** Opening Records to use block **

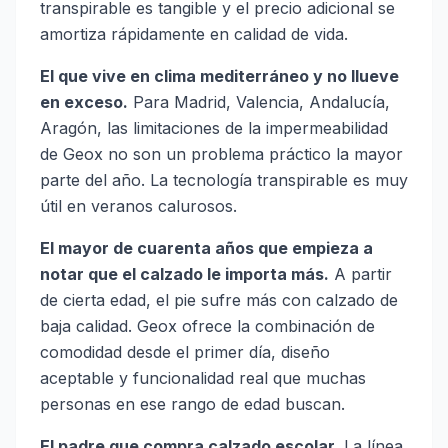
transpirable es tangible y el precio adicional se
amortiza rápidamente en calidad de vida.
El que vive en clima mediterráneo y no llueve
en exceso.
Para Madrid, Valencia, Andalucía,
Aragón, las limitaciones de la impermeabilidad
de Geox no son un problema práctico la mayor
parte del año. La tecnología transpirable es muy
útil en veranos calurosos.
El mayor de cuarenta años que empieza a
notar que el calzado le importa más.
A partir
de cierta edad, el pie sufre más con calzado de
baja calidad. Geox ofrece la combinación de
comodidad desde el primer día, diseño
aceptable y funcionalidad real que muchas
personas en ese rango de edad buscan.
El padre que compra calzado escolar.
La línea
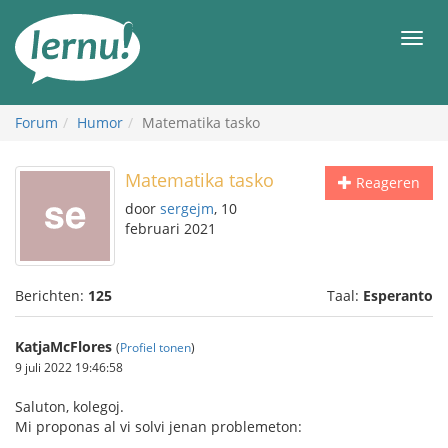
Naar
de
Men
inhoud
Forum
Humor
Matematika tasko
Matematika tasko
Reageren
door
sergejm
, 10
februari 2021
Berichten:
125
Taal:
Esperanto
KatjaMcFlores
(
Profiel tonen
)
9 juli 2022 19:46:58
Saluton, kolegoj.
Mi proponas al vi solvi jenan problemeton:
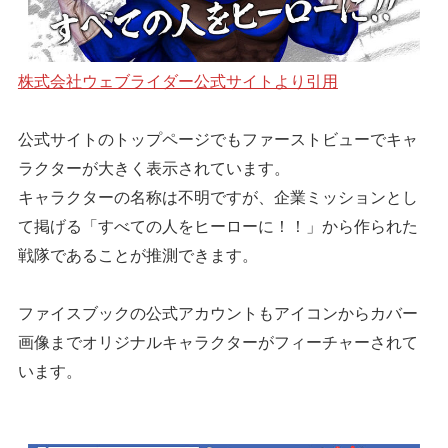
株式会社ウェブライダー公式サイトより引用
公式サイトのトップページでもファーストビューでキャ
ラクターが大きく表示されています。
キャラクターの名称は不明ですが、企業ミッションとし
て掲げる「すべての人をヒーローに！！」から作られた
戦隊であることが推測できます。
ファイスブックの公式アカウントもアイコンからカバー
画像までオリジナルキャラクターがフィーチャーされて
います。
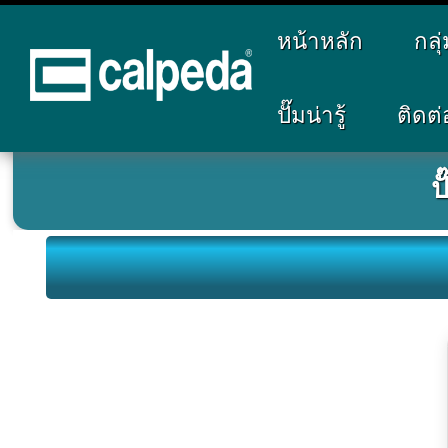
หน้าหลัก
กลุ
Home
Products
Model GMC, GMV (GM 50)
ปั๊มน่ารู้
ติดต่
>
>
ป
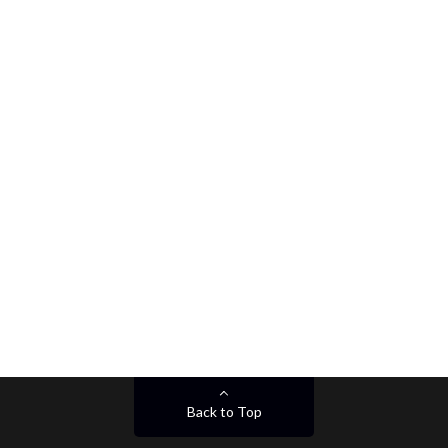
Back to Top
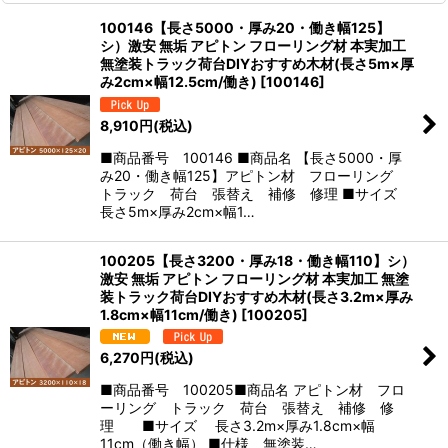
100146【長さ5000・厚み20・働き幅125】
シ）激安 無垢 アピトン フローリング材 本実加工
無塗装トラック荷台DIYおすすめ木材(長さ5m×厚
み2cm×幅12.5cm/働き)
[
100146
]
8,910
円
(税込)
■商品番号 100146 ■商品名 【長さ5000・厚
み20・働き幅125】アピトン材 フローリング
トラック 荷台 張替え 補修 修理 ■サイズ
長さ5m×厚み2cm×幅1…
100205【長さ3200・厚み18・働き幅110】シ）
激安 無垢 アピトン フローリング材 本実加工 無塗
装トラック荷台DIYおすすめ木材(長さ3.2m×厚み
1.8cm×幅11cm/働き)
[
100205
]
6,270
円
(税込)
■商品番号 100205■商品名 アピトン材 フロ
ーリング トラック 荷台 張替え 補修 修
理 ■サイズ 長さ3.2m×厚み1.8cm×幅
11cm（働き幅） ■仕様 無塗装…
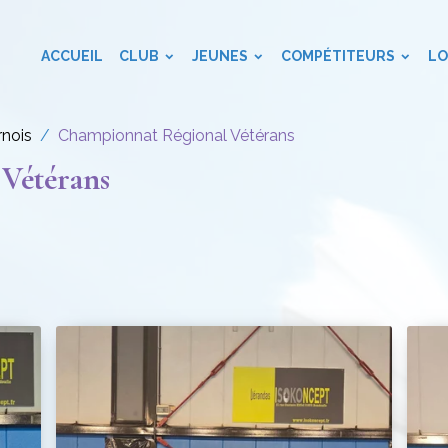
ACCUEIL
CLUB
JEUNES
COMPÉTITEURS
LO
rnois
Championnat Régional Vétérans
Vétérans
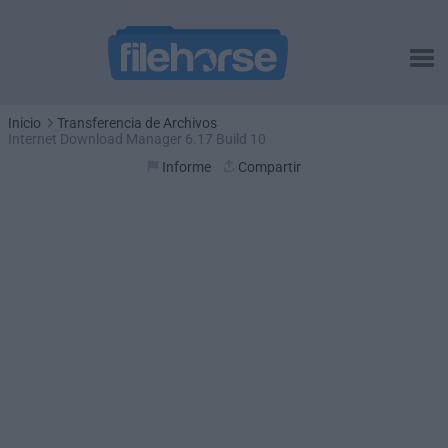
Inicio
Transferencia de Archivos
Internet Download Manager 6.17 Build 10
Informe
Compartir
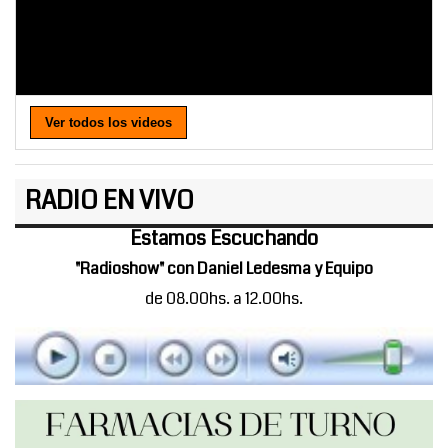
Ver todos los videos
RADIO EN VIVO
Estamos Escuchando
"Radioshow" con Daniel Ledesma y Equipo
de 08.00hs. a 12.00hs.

** Closing Records to use block **

_Your assignment_:
Could you repeat the data exactly, omitting its pictures?

_Solution_:
transpirable es tangible y el precio adicional se
amortiza rápidamente en calidad de vida.
El que vive en clima mediterráneo y no llueve
en exceso.
Para Madrid, Valencia, Andalucía,
Aragón, las limitaciones de la impermeabilidad
de Geox no son un problema práctico la mayor
parte del año. La tecnología transpirable es muy
útil en veranos calurosos.
El mayor de cuarenta años que empieza a
notar que el calzado le importa más.
A partir
de cierta edad, el pie sufre más con calzado de
baja calidad. Geox ofrece la combinación de
comodidad desde el primer día, diseño
aceptable y funcionalidad real que muchas
personas en ese rango de edad buscan.
El padre que compra calzado escolar.
La línea
Naar
de
Men
inhoud
Forum
Humor
Matematika tasko
Matematika tasko
Reageren
door
sergejm
, 10
februari 2021
Berichten:
125
Taal:
Esperanto
KatjaMcFlores
(
Profiel tonen
)
9 juli 2022 19:46:58
Saluton, kolegoj.
Mi proponas al vi solvi jenan problemeton:
株式会社ウェブライダー公式サイトより引用
公式サイトのトップページでもファーストビューでキャ
ラクターが大きく表示されています。
キャラクターの名称は不明ですが、企業ミッションとし
て掲げる「すべての人をヒーローに！！」から作られた
戦隊であることが推測できます。
ファイスブックの公式アカウントもアイコンからカバー
画像までオリジナルキャラクターがフィーチャーされて
います。
หน้าหลัก
กลุ
Home
Products
Model GMC, GMV (GM 50)
ปั๊มน่ารู้
ติดต่
>
>
ป
Back to Top
100146【長さ5000・厚み20・働き幅125】
シ）激安 無垢 アピトン フローリング材 本実加工
無塗装トラック荷台DIYおすすめ木材(長さ5m×厚
み2cm×幅12.5cm/働き)
[
100146
]
8,910
円
(税込)
■商品番号 100146 ■商品名 【長さ5000・厚
み20・働き幅125】アピトン材 フローリング
トラック 荷台 張替え 補修 修理 ■サイズ
長さ5m×厚み2cm×幅1…
100205【長さ3200・厚み18・働き幅110】シ）
激安 無垢 アピトン フローリング材 本実加工 無塗
装トラック荷台DIYおすすめ木材(長さ3.2m×厚み
1.8cm×幅11cm/働き)
[
100205
]
6,270
円
(税込)
■商品番号 100205■商品名 アピトン材 フロ
ーリング トラック 荷台 張替え 補修 修
理 ■サイズ 長さ3.2m×厚み1.8cm×幅
11cm（働き幅） ■仕様 無塗装…
ACCUEIL
CLUB
JEUNES
COMPÉTITEURS
LO
rnois
Championnat Régional Vétérans
Vétérans
Inicio
Transferencia de Archivos
Internet Download Manager 6.17 Build 10
Informe
Compartir
Ver todos los videos
RADIO EN VIVO
Estamos Escuchando
"Radioshow" con Daniel Ledesma y Equipo
de 08.00hs. a 12.00hs.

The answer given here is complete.